» Provided records:
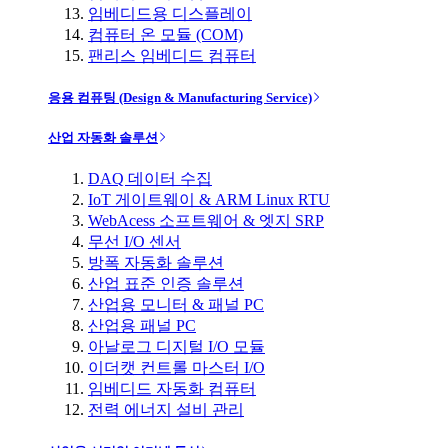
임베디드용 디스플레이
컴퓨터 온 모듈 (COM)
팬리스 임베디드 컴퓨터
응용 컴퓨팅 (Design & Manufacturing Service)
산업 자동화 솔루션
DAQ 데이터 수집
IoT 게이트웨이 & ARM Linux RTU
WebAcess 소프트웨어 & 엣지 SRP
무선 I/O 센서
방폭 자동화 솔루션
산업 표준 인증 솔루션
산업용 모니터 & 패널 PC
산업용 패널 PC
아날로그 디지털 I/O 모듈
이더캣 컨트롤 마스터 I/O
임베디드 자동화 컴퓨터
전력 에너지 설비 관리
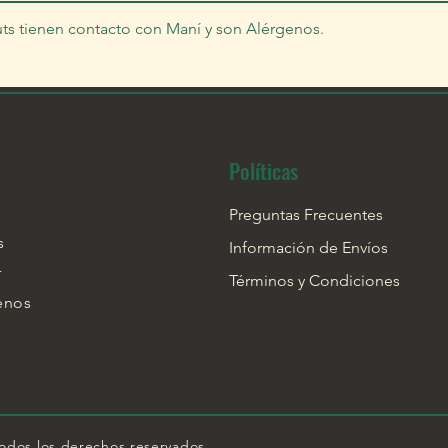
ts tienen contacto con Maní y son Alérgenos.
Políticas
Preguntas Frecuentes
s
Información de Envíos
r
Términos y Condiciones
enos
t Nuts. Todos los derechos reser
==
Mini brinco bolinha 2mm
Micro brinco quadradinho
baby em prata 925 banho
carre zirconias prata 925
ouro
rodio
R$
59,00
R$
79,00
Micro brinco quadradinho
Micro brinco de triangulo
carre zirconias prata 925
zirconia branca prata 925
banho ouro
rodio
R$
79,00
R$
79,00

» Task instructions:
Work from the entries above. Set down exactly and only the lines from the line with "임베디드용 디스플레이" to the line with "t Nuts. Todos los derechos reser", both included, and leave the pictures out.

» Answer box:
임베디드용 디스플레이
컴퓨터 온 모듈 (COM)
팬리스 임베디드 컴퓨터
응용 컴퓨팅 (Design & Manufacturing Service)
산업 자동화 솔루션
DAQ 데이터 수집
IoT 게이트웨이 & ARM Linux RTU
WebAcess 소프트웨어 & 엣지 SRP
무선 I/O 센서
방폭 자동화 솔루션
산업 표준 인증 솔루션
산업용 모니터 & 패널 PC
산업용 패널 PC
아날로그 디지털 I/O 모듈
이더캣 컨트롤 마스터 I/O
임베디드 자동화 컴퓨터
전력 에너지 설비 관리
ts tienen contacto con Maní y son Alérgenos.
Políticas
Preguntas Frecuentes
s
Información de Envíos
r
Términos y Condiciones
enos
t Nuts. Todos los derechos reser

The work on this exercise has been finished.